1961年、奈良県生まれ。前衛的な味と軽妙な話術で場を盛り上げるカウンターの名手。98年、36歳で独立し、衹園町北側に『衹園 さゝ木』開店。2006年、現在の地に移転してからはいよいよカリスマ性を発揮。「弟子を育てる店造りを」と再度改装を施し、23年8月、リニューアルオープンを果たす。直営店の『衹園 楽味』は「大人の居酒屋」をコンセプトに掲げ、2013年に開店。アテをつまみながらお酒を楽しめる『食ばぁー 楽味』併設。

gio0001b『衹園 楽味』の料理人。上左/髙橋貴明さん。2015年入店で、煮方を務める。上右/水口直規さん。2016年入店で、焼き場を担当。下左/向板の堀越優希さんは、2022年入店。下右/千谷友哉さん。2021年入店。

gio0002c試食したのは佐々木さんのほか、左/取締役の佐々木結花(以下:結花)さん、中/『衹園 さゝ木』若女将の佐々木志歩(以下:志歩)さん、右/ソムリエの佐々木恭輔(以下:恭輔)さん。

髙橋貴明さん作──夏野菜の炊合せ

髙橋:
シンプルな夏野菜の炊合せを、冷製でお出しします。
この後に試食いただく、にしん茄子とどちらか選んでいただくようにしようかと思っています。

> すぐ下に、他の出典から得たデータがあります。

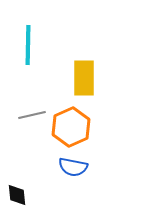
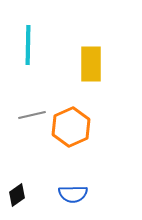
yellow rectangle: moved 7 px right, 14 px up
blue semicircle: moved 27 px down; rotated 12 degrees counterclockwise
black diamond: rotated 60 degrees clockwise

gio7683dオクラは茹でて地漬けに、賀茂茄子は揚げてから八方地で、冬瓜はおぼろ昆布を加えた八方地で炊き、トマトは土佐酢だしに浸けている。青柚子を振って。

佐々木:
美味しいな。やっぱり、冬瓜はおぼろ昆布を加えて炊いた、酸味ある感じが好きやわ。
トマトはアメーラか?
髙橋:
そうです。甘みや酸味が濃い品種です。
佐々木:
それなら土佐酢だしに浸けやん方がええ。トマトがもったいないわ。

髙橋貴明さん作──にしん茄子

髙橋:
京都のおばんざいとして親しまれている、にしん茄子です。
実は、初めて炊きまして…。

gio7783e身欠きにしんは米のとぎ汁に1日浸け、そのまま3時間炊き、水でさらしてウロコを取って煮汁で2時間煮含める。煮汁をカツオ昆布だしで割り、揚げて油抜きした茄子を炊く。おろし生姜を添えて。

佐々木:
うん、うまいこと炊けてると思うわ。味の濃いもんやから、ニシンひとつ、茄子2つがいいやろな。で、茄子はちょっと硬いからもっとトロトロに。
髙橋:
揚げる時間と炊く時間、どちらを長くするものでしょうか?
佐々木:
炊く時間を長く。揚げる時間が長いと溶けてきよるで。これ、いつ炊いたん?
髙橋:
一昨日です。
佐々木:
炊いたら必ず2日寝かさなアカン。1日ではトロッとせぇへんから。冬瓜も一緒やな。炊き上がってから2日必要。ほんならだんだん味が浸透していって、形はしっかりしてるけど、すーっと箸が通る柔らかさになるねん。
髙橋:
炊く時の目安はありますか?
佐々木:
箸で見極めることやな。茄子は首の繊維がしっかりしてるから、持ってみて判断。
煮方は指、目で判断しておしまい、や。経験を積んで分かるようになって欲しい。